Not all exchange rates are created equal, and when it comes to cash, you want the best bang for your buck. Plan out your budget for your trip, and then head to your local bank or credit union to get the best exchange rates before your trip. If you’re taking an extended vacation, it may not be feasible or practical to withdraw all of your cash ahead of time. If that’s the case, see if your bank is part of the Global ATM Network where you won’t have any fees tacked on to your transaction if you use one of the banks in-network. Whatever you do, though, don’t exchange money at the airport or any random ATM you find in an offbeat location unless it’s an emergency, or you’ll end up paying for that convenience in hefty fees. Airports and little currency exchange offices are notorious for having bad exchange rates. You’ll want to reserve these as a last resort.
2.) Do you have the right credit card for international travel?
Foreign transaction fees are an easy money maker for credit card companies. It’s a charge that can cost you anywhere from 2 to (a whopping) 4 percent of your total bill. The conundrum is that credit cards also happen to offer some of the best exchange rates at any given moment, so it’s beneficial to use them over other methods while traveling. To avoid these fees depleting your vacation fund, you’ll want to verify that your card has no foreign transaction fees. If your credit card does have those fees, it might be time to apply for one that doesn’t charge you. A few of the best credit cards to use abroad with no fee are the American Express Gold Card, Capital One VentureOne Card and the Chase Sapphire Preferred. As each card is different, you should choose the one that fits your specific needs best. Another common occurrence while traveling is merchants asking if you want your card charged in your home country’s currency. As comforting as it may be to see familiar money on the screen, don’t fall for it. Charge everything in the local currency and let your credit card do the exchange to get the best rate.

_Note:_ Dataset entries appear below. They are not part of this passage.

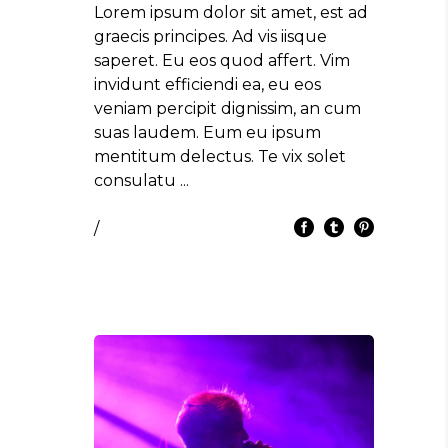
Lorem ipsum dolor sit amet, est ad
graecis principes. Ad vis iisque
saperet. Eu eos quod affert. Vim
invidunt efficiendi ea, eu eos
veniam percipit dignissim, an cum
suas laudem. Eum eu ipsum
mentitum delectus. Te vix solet
consulatu
/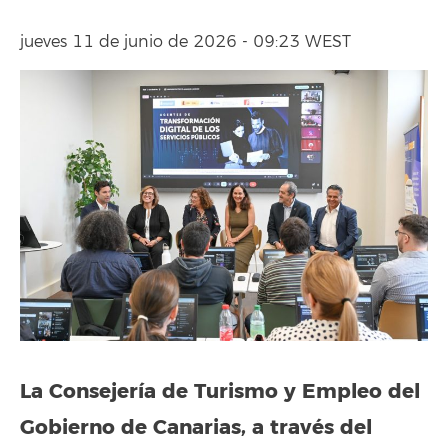
jueves 11 de junio de 2026 - 09:23 WEST
La Consejería de Turismo y Empleo del
Gobierno de Canarias, a través del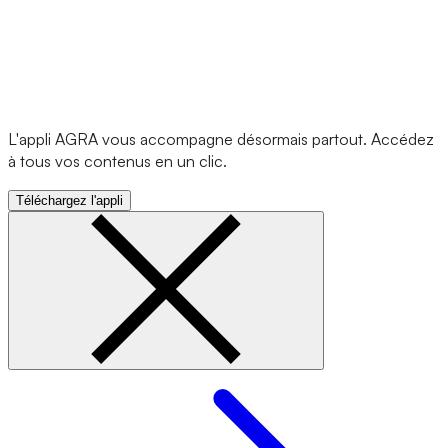
L'appli AGRA vous accompagne désormais partout. Accédez
à tous vos contenus en un clic.
Téléchargez l'appli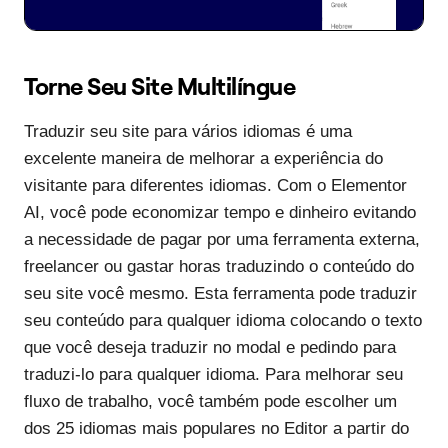
Torne Seu Site Multilíngue
Traduzir seu site para vários idiomas é uma
excelente maneira de melhorar a experiência do
visitante para diferentes idiomas. Com o Elementor
AI, você pode economizar tempo e dinheiro evitando
a necessidade de pagar por uma ferramenta externa,
freelancer ou gastar horas traduzindo o conteúdo do
seu site você mesmo. Esta ferramenta pode traduzir
seu conteúdo para qualquer idioma colocando o texto
que você deseja traduzir no modal e pedindo para
traduzi-lo para qualquer idioma. Para melhorar seu
fluxo de trabalho, você também pode escolher um
dos 25 idiomas mais populares no Editor a partir do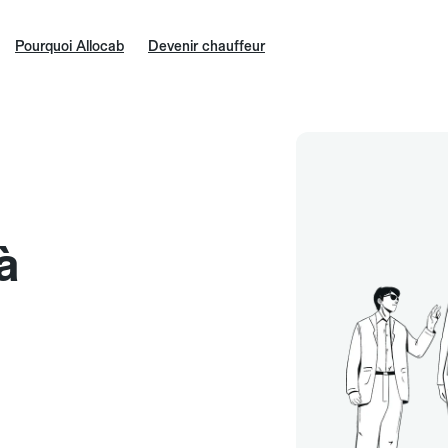
Pourquoi Allocab
Devenir chauffeur
à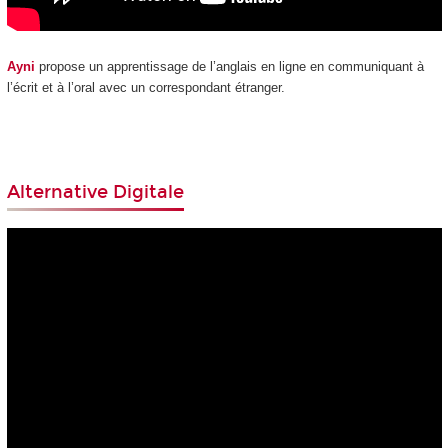
Ayni
propose un apprentissage de l’anglais en ligne en communiquant à
l’écrit et à l’oral avec un correspondant étranger.
Alternative Digitale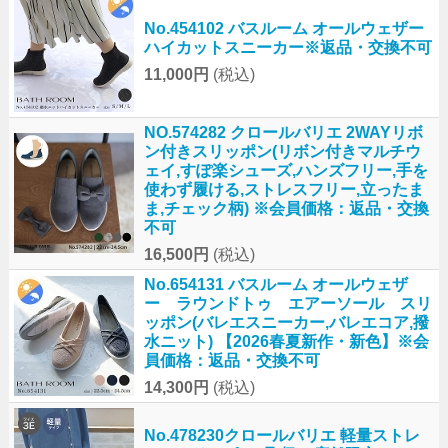
No.454102 バスルーム オールウェザー
ハイカットスニーカー※返品・交換不可
11,000円
(税込)
NO.574282 クロールバリエ 2WAYリボ
ン付きスリッポン(リボン付きマルチウ
ェイ,すぽ楽シューズ,ハンズフリー,手を
使わず履ける,ストレスフリー,立ったま
ま,チェック柄) ※会員価格：返品・交換
不可
16,500円
(税込)
No.654131 バスルーム オールウェザ
ー ラウンドトゥ エアーソール スリ
ッポン(バレエスニーカー,バレエコア,撥
水ニット) 【2026春夏新作・新色】※会
員価格：返品・交換不可
14,300円
(税込)
No.478230クロールバリエ 軽量ストレ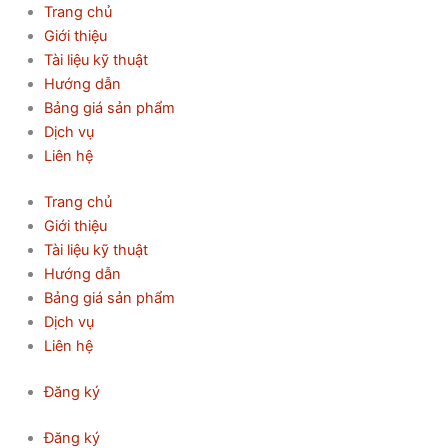
Nhảy
PRT.4440
Trang chủ
tới
-
Giới thiệu
nội
Tụ
Tài liệu kỹ thuật
dung
bù
Hướng dẫn
Enerlux
Bảng giá sản phẩm
40KVAr,
Dịch vụ
440V
Liên hệ
số
Trang chủ
lượng
Giới thiệu
Tài liệu kỹ thuật
Hướng dẫn
Bảng giá sản phẩm
Dịch vụ
Liên hệ
Đăng ký
Đăng ký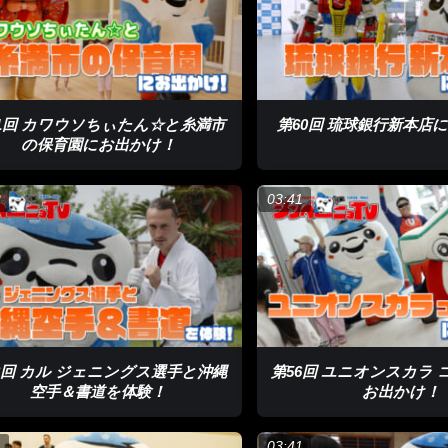
1回 カワウソちぃたん☆と糸満市
第60回 琉球銀行新本店
の保育園にお出かけ！
2
03:41
8回 カル ジェニングス選手と沖縄
第56回 ユニオンスカラ
空手＆書道を体験！
お出かけ！
1
03:41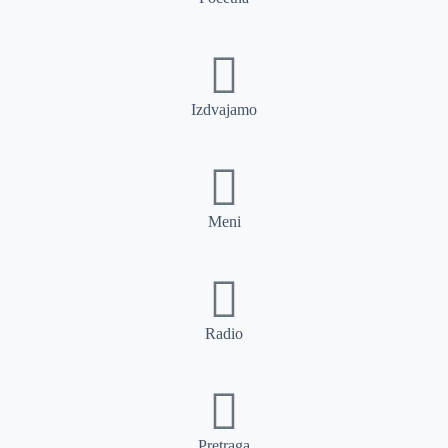
Izdvajamo
Meni
Radio
Pretraga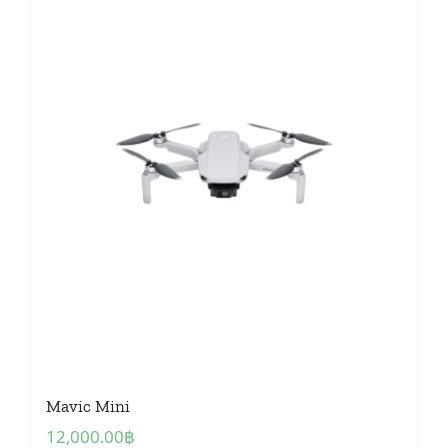
Mavic Mini
12,000.00
฿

3.) Can you use a debit card?
If you thought you could avoid the credit card mess by using your debit card, we’re sorry to burst your bubble. These foreign transaction fees also carry over to bank debit cards, unless you have a Capital One 360 or Discover Bank account. If you don’t have either of those, your best bet is to use a credit card that doesn’t charge foreign transaction fees. Another option is to stop by a participating foreign ATM if your bank is a member of the Global ATM network.
When trying to maximize your dollar, the key is to plan ahead. It’s when you don’t plan ahead that you are most likely to get caught on the bad side of an exchange rate or slapped with a foreign transaction fee.